Hep Sonradan: Entropi ve Feda — Işık Barış Fidaner

(robot şarkı)

tdworld_20573_lightbulb_getty

Bir ampul düşünün. Ampule verdiğiniz elektrik enerjisinin bir kısmı aydınlanma için kullanılır. Bu kısım, enerjinin “işe yarar” bölümüdür. Verilen enerjinin başka bir kısmı ise ısı halinde ampulün çevresine yayılarak kaybedilir. Bu ikinci kısım, enerjinin “işe yaramaz” bölümüdür. Her ampulde ve her sistemde bu ikinci kısmın ister istemez kaybedilmesi, “entropi” kelimesi ile belirtilir.

Hiç ısı yaymayan mükemmel bir ampul icat edemediğimiz sürece, ampulün sağladığı aydınlatmanın her zaman bir bedeli olacaktır. Yani enerjinin “işe yarar” bölümünün kullanılması, “işe yaramaz” bölümünün kaybedilmesini gerektirecektir. Buna göre kaybedilen enerjiye “işe yaramaz” demek doğru değildir. Kaybedilen kısım, kazanılacak kısım için feda edilmiştir. Demek ki entropi, fedadır.

Termodinamiğin ikinci kanunu, entropinin her zaman yükseldiğini söyler. Bu da herhangi bir fayda elde edilmesinde feda ve bedelin kaçınılmaz olduğunu belirtir. Dolayısıyla feda ve bedelin ölçüsünü bilmek ve anlamak çok önemlidir.

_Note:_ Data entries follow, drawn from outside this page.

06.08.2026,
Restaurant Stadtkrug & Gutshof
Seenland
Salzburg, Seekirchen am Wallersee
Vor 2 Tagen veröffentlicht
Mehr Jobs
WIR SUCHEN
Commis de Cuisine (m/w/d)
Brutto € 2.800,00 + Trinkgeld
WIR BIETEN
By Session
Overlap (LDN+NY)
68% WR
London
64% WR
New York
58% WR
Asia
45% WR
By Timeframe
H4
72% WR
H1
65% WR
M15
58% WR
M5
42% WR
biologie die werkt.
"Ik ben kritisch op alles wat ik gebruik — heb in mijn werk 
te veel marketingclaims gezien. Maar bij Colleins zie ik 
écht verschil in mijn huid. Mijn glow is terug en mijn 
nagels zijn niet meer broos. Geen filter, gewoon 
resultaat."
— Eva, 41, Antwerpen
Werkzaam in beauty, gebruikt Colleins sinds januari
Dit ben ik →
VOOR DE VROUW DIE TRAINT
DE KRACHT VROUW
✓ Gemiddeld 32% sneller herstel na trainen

Ampulü tasarlayan teknolojinin önemli bir derdi, istenen fayda için ne kadar enerjinin feda edilmesi gerektiğinin hesaplanması ve bu kaybın asgari düzeye düşürülmesidir. Gerekli asgari kaybı hesaplayıp bulmak isteyen teknoloji, bilimsel kuram ve denklemlere dayanmak zorundadır. Ama ne kadar bilimsel olursa olsun, ne kadar gelişmiş kuramlara dayanırsa dayansın, yapabileceği en iyi şey kestirimdir, yani tahmindir.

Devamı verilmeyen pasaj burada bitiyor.